Fostering my curiosity and encouraging me to be critical at a young age made me
realize that my past is just as important as my future. I was an older adoptee,
who came into my family from Ethiopia at the age of 6. I came with memories,
held on tight to loved ones, and never once put Ethiopia behind me. It was a
part of who I was and who I am.
Searching for my
Ethiopian family and having a successful reunion was truly a dream come true,
something rare. My documents labeled me an orphan. They tried to erase my past
but left some clues that led me to my village and to the family I once thought
was lost forever. It was just four years ago when I traveled to Ethiopia and
reunited with my birth family for the first time since my adoption, with my
American mom beside me.
The first person I
locked eyes with was my Ethiopian mother, someone who forever held a special
place in my heart, despite our being separated for 17 years. Nothing in that
moment mattered but the touch, hugs, tears, and joy of my family and the entire
village who came to embrace the little girl they once knew, all grown up now.
That moment allowed me to reclaim my power and understand the pain I was
feeling for years.
Reunion is
complicated even in the best-case scenarios, when the very people you love are
in front of you. For me, the paralyzing
moment was the inability to speak to my mother, siblings and extended family.

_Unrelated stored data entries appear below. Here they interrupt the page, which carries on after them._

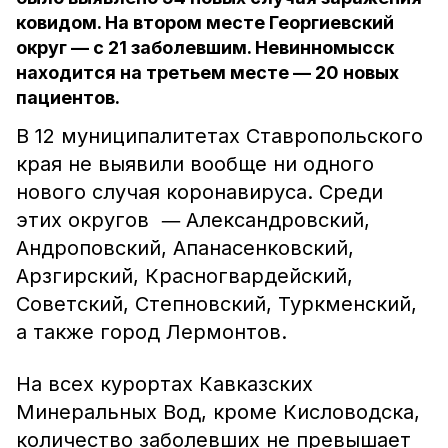
ковидом. На втором месте Георгиевский
округ — с 21 заболевшим. Невинномысск
находится на третьем месте — 20 новых
пациентов.
В 12 муниципалитетах Ставропольского
края не выявили вообще ни одного
нового случая коронавируса. Среди
—
этих округов
Александровский,
Андроповский, Апанасенковский,
Арзгирский, Красногвардейский,
Советский, Степновский, Туркменский,
а также город Лермонтов.
На всех курортах Кавказских
Минеральных Вод, кроме Кисловодска,
количество заболевших не превышает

We did not share a common language. Imagine having to speak to your mother only
through a translator.
I’ve been back to
Ethiopia once since my first reunion in 2011. A lot has changed drastically
since then. I’m still in contact with my Ethiopian family in Ethiopia. One of
my older brothers came to the US on a visa in 2009, and a year ago was able to
bring his wife and sons to live with him in Seattle. I know: what an
unbelievable twist of fate.
I moved from the
Washington, DC, area to Seattle 3 months ago, in part with the hopes of
rebuilding my relationship with my Ethiopian family. I meet twice a month with
my brother, and we feast on Ethiopian food that his wife, my sister-in-law,
makes so well. Our children—cousins—laugh
and play together. My American mother
also lives in Seattle. It’s been beautiful watching how my Ethiopian family has
embraced my American mom as family, and how she has also embraced them as well.
We are all trying to figure out the dynamics, but are enjoying this rare and
incredible time.
Of course, I have
no legal connection with my brother. It is possible that my Ethiopian mother
could visit or even move here, though I, as one of her 7 children, can have no
role in that legal process. My connections are strong to all of my family
members, in the US and in Ethiopia. And, post-reunion, the connections are
sometimes very complicated.
While I am
grateful for my reunion with my biological family, I can’t help but feel angry
for those adoptees who will never be able to connect with their first families.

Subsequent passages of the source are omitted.